(Beginning of Supplied data)

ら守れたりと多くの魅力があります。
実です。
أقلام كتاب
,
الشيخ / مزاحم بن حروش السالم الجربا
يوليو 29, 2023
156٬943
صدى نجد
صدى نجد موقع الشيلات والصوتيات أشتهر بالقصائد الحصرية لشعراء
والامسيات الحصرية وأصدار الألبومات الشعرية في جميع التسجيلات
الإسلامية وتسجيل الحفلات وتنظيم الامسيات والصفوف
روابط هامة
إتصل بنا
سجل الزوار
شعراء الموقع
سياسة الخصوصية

(End of Supplied data)
(Beginning of Supplied data)

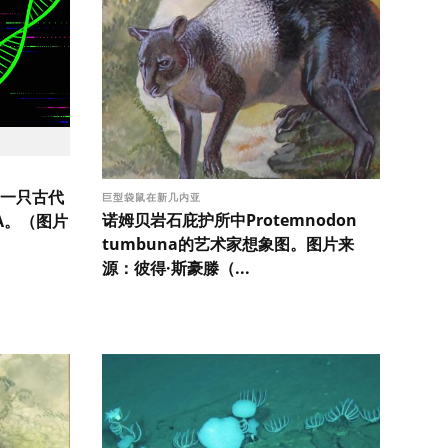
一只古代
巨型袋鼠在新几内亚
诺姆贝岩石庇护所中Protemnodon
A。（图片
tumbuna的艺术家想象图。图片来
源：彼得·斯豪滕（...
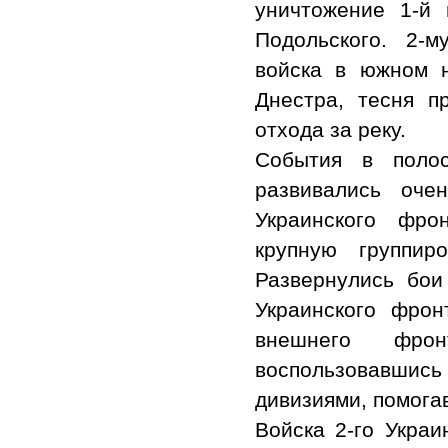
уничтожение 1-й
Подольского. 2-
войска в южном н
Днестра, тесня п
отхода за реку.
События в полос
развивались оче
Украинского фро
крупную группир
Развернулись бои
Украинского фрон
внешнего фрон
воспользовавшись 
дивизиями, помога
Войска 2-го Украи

(End of Supplied data)

* Your goal *
Indicate how many lines of the material include the word "الحصرية"; the number alone is required.

* Result of this task *
2